BEGIN GIVEN INFORMATION

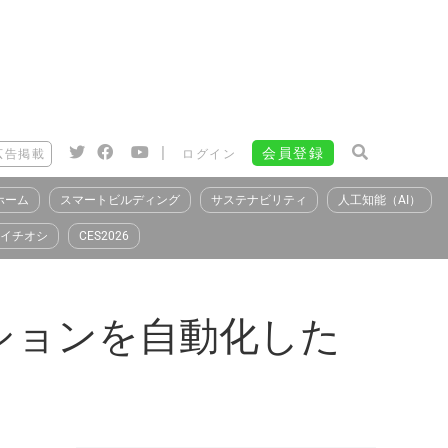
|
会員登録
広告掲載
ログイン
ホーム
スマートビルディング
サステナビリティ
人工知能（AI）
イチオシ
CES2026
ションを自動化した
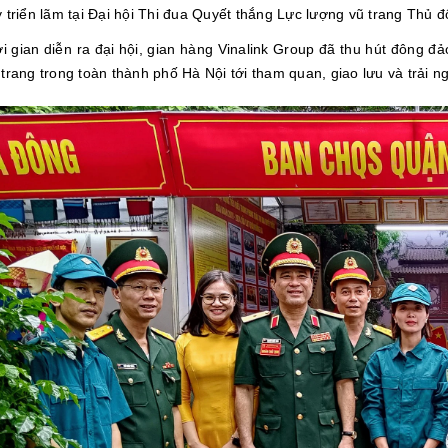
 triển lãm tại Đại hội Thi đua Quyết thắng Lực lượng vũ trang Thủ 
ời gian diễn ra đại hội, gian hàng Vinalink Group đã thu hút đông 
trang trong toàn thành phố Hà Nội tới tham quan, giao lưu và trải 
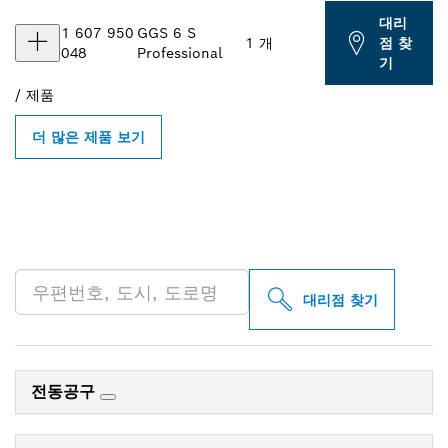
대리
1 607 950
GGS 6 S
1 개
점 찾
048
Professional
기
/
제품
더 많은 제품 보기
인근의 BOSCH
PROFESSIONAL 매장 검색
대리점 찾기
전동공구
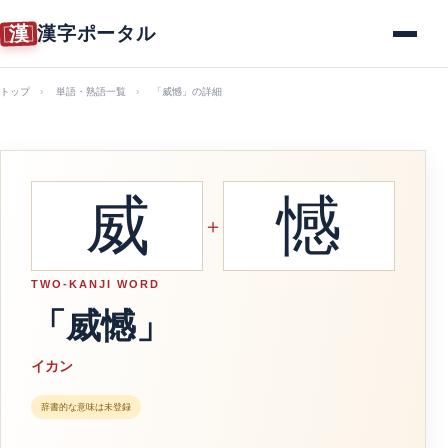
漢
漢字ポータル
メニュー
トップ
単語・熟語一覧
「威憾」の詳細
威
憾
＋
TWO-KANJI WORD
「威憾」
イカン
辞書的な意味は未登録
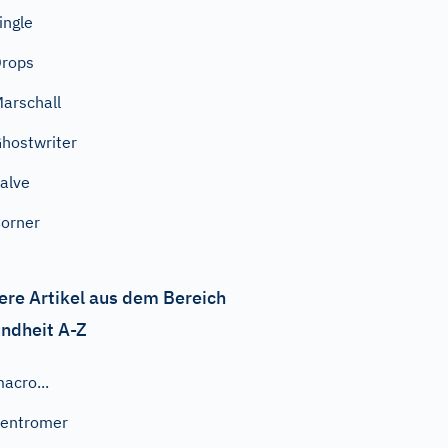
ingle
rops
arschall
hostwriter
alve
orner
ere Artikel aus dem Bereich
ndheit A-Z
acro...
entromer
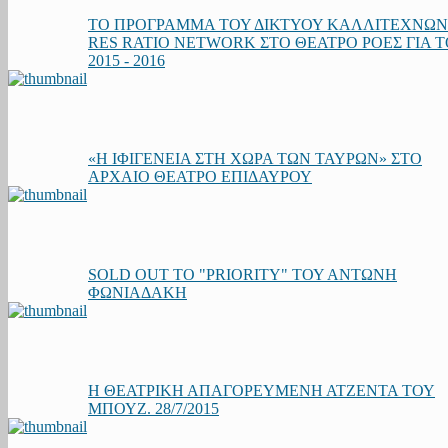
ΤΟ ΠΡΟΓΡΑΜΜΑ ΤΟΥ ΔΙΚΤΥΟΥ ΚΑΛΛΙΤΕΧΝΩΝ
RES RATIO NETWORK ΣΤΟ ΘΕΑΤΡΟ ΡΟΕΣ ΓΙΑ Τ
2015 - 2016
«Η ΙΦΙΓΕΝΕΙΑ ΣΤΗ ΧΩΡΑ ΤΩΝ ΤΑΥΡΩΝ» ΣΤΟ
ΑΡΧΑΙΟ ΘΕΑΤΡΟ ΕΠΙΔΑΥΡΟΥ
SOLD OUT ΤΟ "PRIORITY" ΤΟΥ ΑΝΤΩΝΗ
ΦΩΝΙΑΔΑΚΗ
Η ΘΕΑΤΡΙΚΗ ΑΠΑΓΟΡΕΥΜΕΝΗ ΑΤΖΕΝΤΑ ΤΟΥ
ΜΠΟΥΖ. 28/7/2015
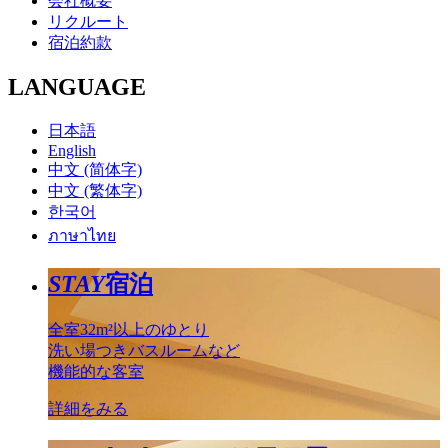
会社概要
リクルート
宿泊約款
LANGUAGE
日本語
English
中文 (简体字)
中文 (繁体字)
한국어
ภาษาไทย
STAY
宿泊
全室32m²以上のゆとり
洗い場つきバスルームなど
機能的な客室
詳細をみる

END GIVEN INFORMATION

**YOUR OBJECTIVE**
For the string "ΘΕΑΤΡΟ", tally the lines above that contain it and give only the figure.

**EXERCISE SOLUTION**
2